I
Setelah semua masa lalu yang pada akhirnya membentuk
diriku seperti ini, aku tetap menyesalinya. Jika kalian berimajinasi tentang aku
adalah sosok yang hebat dalam sebuah drama, sebaiknya kalian berpikir ulang
untuk membaca kisah ini.
Tiga tahun sudah aku menghabiskan hidupku sebagai
sampah masyarakat. Pengangguran. Mengerikan bukan? Sebagian besar kawan lamaku
tak akan pernah percaya atau mengenali aku yang sekarang. Aku pun. Mari berhenti
bicara omong kosong mengenai masa lalu, yang bahkan tak akan membawa keajaiban
yang baik untukku saat ini.
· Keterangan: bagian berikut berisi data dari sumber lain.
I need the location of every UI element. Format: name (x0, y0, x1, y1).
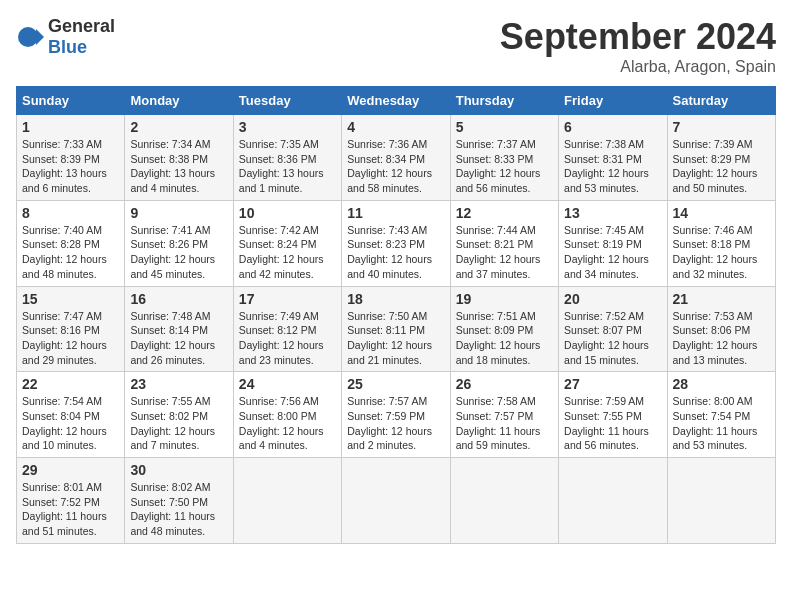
day-number: 11 (347, 205, 444, 221)
day-number: 24 (239, 376, 336, 392)
day-info: Sunrise: 7:45 AM Sunset: 8:19 PM Dayligh… (564, 223, 661, 282)
day-number: 20 (564, 291, 661, 307)
day-info: Sunrise: 7:48 AM Sunset: 8:14 PM Dayligh… (130, 309, 227, 368)
calendar-cell: 22Sunrise: 7:54 AM Sunset: 8:04 PM Dayli… (17, 372, 125, 458)
calendar-cell (667, 458, 775, 544)
day-info: Sunrise: 7:36 AM Sunset: 8:34 PM Dayligh… (347, 137, 444, 196)
day-info: Sunrise: 8:02 AM Sunset: 7:50 PM Dayligh… (130, 480, 227, 539)
day-number: 17 (239, 291, 336, 307)
day-number: 27 (564, 376, 661, 392)
calendar-cell: 3Sunrise: 7:35 AM Sunset: 8:36 PM Daylig… (233, 115, 341, 201)
calendar-week-row: 1Sunrise: 7:33 AM Sunset: 8:39 PM Daylig… (17, 115, 776, 201)
calendar-cell: 21Sunrise: 7:53 AM Sunset: 8:06 PM Dayli… (667, 286, 775, 372)
weekday-header-row: SundayMondayTuesdayWednesdayThursdayFrid… (17, 87, 776, 115)
calendar-cell: 13Sunrise: 7:45 AM Sunset: 8:19 PM Dayli… (559, 200, 667, 286)
day-info: Sunrise: 7:57 AM Sunset: 7:59 PM Dayligh… (347, 394, 444, 453)
calendar-cell (233, 458, 341, 544)
calendar-cell: 6Sunrise: 7:38 AM Sunset: 8:31 PM Daylig… (559, 115, 667, 201)
day-info: Sunrise: 7:50 AM Sunset: 8:11 PM Dayligh… (347, 309, 444, 368)
day-info: Sunrise: 7:34 AM Sunset: 8:38 PM Dayligh… (130, 137, 227, 196)
day-number: 2 (130, 119, 227, 135)
weekday-header-monday: Monday (125, 87, 233, 115)
day-number: 19 (456, 291, 553, 307)
calendar-cell: 29Sunrise: 8:01 AM Sunset: 7:52 PM Dayli… (17, 458, 125, 544)
day-info: Sunrise: 7:33 AM Sunset: 8:39 PM Dayligh… (22, 137, 119, 196)
day-number: 23 (130, 376, 227, 392)
day-info: Sunrise: 7:41 AM Sunset: 8:26 PM Dayligh… (130, 223, 227, 282)
day-info: Sunrise: 7:43 AM Sunset: 8:23 PM Dayligh… (347, 223, 444, 282)
svg-point-0 (18, 27, 38, 47)
day-number: 13 (564, 205, 661, 221)
day-number: 10 (239, 205, 336, 221)
calendar-cell: 2Sunrise: 7:34 AM Sunset: 8:38 PM Daylig… (125, 115, 233, 201)
calendar-cell: 8Sunrise: 7:40 AM Sunset: 8:28 PM Daylig… (17, 200, 125, 286)
day-info: Sunrise: 7:52 AM Sunset: 8:07 PM Dayligh… (564, 309, 661, 368)
calendar-week-row: 8Sunrise: 7:40 AM Sunset: 8:28 PM Daylig… (17, 200, 776, 286)
day-number: 30 (130, 462, 227, 478)
day-number: 22 (22, 376, 119, 392)
page-header: General Blue September 2024 Alarba, Arag… (16, 16, 776, 76)
day-number: 6 (564, 119, 661, 135)
calendar-cell: 27Sunrise: 7:59 AM Sunset: 7:55 PM Dayli… (559, 372, 667, 458)
day-info: Sunrise: 8:00 AM Sunset: 7:54 PM Dayligh… (673, 394, 770, 453)
day-number: 4 (347, 119, 444, 135)
calendar-table: SundayMondayTuesdayWednesdayThursdayFrid… (16, 86, 776, 544)
day-info: Sunrise: 7:54 AM Sunset: 8:04 PM Dayligh… (22, 394, 119, 453)
day-info: Sunrise: 7:56 AM Sunset: 8:00 PM Dayligh… (239, 394, 336, 453)
day-number: 26 (456, 376, 553, 392)
calendar-cell: 9Sunrise: 7:41 AM Sunset: 8:26 PM Daylig… (125, 200, 233, 286)
logo-general: General (48, 16, 115, 36)
calendar-cell: 4Sunrise: 7:36 AM Sunset: 8:34 PM Daylig… (342, 115, 450, 201)
calendar-cell: 17Sunrise: 7:49 AM Sunset: 8:12 PM Dayli… (233, 286, 341, 372)
calendar-cell: 10Sunrise: 7:42 AM Sunset: 8:24 PM Dayli… (233, 200, 341, 286)
day-number: 29 (22, 462, 119, 478)
day-number: 9 (130, 205, 227, 221)
weekday-header-sunday: Sunday (17, 87, 125, 115)
calendar-cell: 20Sunrise: 7:52 AM Sunset: 8:07 PM Dayli… (559, 286, 667, 372)
calendar-cell (559, 458, 667, 544)
calendar-cell: 1Sunrise: 7:33 AM Sunset: 8:39 PM Daylig… (17, 115, 125, 201)
calendar-week-row: 15Sunrise: 7:47 AM Sunset: 8:16 PM Dayli… (17, 286, 776, 372)
day-number: 21 (673, 291, 770, 307)
logo-blue: Blue (48, 37, 87, 57)
day-number: 1 (22, 119, 119, 135)
day-info: Sunrise: 7:37 AM Sunset: 8:33 PM Dayligh… (456, 137, 553, 196)
day-info: Sunrise: 7:42 AM Sunset: 8:24 PM Dayligh… (239, 223, 336, 282)
day-info: Sunrise: 7:40 AM Sunset: 8:28 PM Dayligh… (22, 223, 119, 282)
day-number: 15 (22, 291, 119, 307)
calendar-cell: 26Sunrise: 7:58 AM Sunset: 7:57 PM Dayli… (450, 372, 558, 458)
calendar-cell: 23Sunrise: 7:55 AM Sunset: 8:02 PM Dayli… (125, 372, 233, 458)
weekday-header-friday: Friday (559, 87, 667, 115)
calendar-cell: 5Sunrise: 7:37 AM Sunset: 8:33 PM Daylig… (450, 115, 558, 201)
day-number: 3 (239, 119, 336, 135)
calendar-body: 1Sunrise: 7:33 AM Sunset: 8:39 PM Daylig… (17, 115, 776, 544)
calendar-cell: 19Sunrise: 7:51 AM Sunset: 8:09 PM Dayli… (450, 286, 558, 372)
day-info: Sunrise: 7:39 AM Sunset: 8:29 PM Dayligh… (673, 137, 770, 196)
day-info: Sunrise: 7:44 AM Sunset: 8:21 PM Dayligh… (456, 223, 553, 282)
calendar-cell: 15Sunrise: 7:47 AM Sunset: 8:16 PM Dayli… (17, 286, 125, 372)
day-info: Sunrise: 7:47 AM Sunset: 8:16 PM Dayligh… (22, 309, 119, 368)
calendar-cell (342, 458, 450, 544)
day-info: Sunrise: 7:35 AM Sunset: 8:36 PM Dayligh… (239, 137, 336, 196)
day-info: Sunrise: 8:01 AM Sunset: 7:52 PM Dayligh… (22, 480, 119, 539)
weekday-header-tuesday: Tuesday (233, 87, 341, 115)
calendar-cell: 14Sunrise: 7:46 AM Sunset: 8:18 PM Dayli… (667, 200, 775, 286)
calendar-cell: 12Sunrise: 7:44 AM Sunset: 8:21 PM Dayli… (450, 200, 558, 286)
calendar-cell: 18Sunrise: 7:50 AM Sunset: 8:11 PM Dayli… (342, 286, 450, 372)
calendar-cell: 30Sunrise: 8:02 AM Sunset: 7:50 PM Dayli… (125, 458, 233, 544)
weekday-header-saturday: Saturday (667, 87, 775, 115)
day-info: Sunrise: 7:53 AM Sunset: 8:06 PM Dayligh… (673, 309, 770, 368)
calendar-cell: 24Sunrise: 7:56 AM Sunset: 8:00 PM Dayli… (233, 372, 341, 458)
logo-icon (16, 23, 44, 51)
weekday-header-wednesday: Wednesday (342, 87, 450, 115)
day-info: Sunrise: 7:59 AM Sunset: 7:55 PM Dayligh… (564, 394, 661, 453)
calendar-cell: 25Sunrise: 7:57 AM Sunset: 7:59 PM Dayli… (342, 372, 450, 458)
weekday-header-thursday: Thursday (450, 87, 558, 115)
day-info: Sunrise: 7:51 AM Sunset: 8:09 PM Dayligh… (456, 309, 553, 368)
day-number: 18 (347, 291, 444, 307)
calendar-week-row: 22Sunrise: 7:54 AM Sunset: 8:04 PM Dayli… (17, 372, 776, 458)
day-number: 25 (347, 376, 444, 392)
calendar-week-row: 29Sunrise: 8:01 AM Sunset: 7:52 PM Dayli… (17, 458, 776, 544)
day-number: 28 (673, 376, 770, 392)
logo: General Blue (16, 16, 115, 58)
Begitulah aku memandang masa lalu.
sumber : disini
Risti, satu-satunya kawan lama yang bertahan
mengahdapi segala kegilaan di hidupku. Satu-satunya makhluk yang tahan
bersamaku setelah mendengar sebagian besar kisah lama. Anggap saja kami adalah
dua orang gila yang ditakdirkan bersama. Berbeda denganku, wanita melayu cantik
ini sudah mengorbankan tiga tahunnya mengabdi pada salah satu bank milik Negara
di ibu kota sana. Aku mungkin benar-benar akan mendekam di rumah sakit jiwa
tanpa wanita gila itu.
Di jaman yang sudah serba canggih ini tak lagi perlu
dipertanyakan bagaimana dua orang ini saling berhubungan. Sejak perpisahan kami
di Jogja tiga tahun lalu, kami begitu berterimakasih pada internet dan hand
phone yang begitu setia mempersatukan kita. Dimana segala alat transportasi
itu hanya mampu mengahadirkan kami berdua dalam satu kesempatan bersama selama
tiga tahun. Apa yang membuat dua orang berbeda ini terus bersama? Kalau dihitung
aku mengenal Risti di tahun kedua aku kuliah, berarti hubungan gila ini sudah
berlangsung sekitar delapan tahun. Hanya dari ketidaksengajaan bertemu dalam
sebuah kepanitiaan dan organisasi di kampus kami mulai dekat sampai semua
kegilaan yang kami bagikan dalam hubungan pertemanan itu yang membuatku
bersyukur memilikinya. Semoga dia sempat bersyukur memilikiku juga.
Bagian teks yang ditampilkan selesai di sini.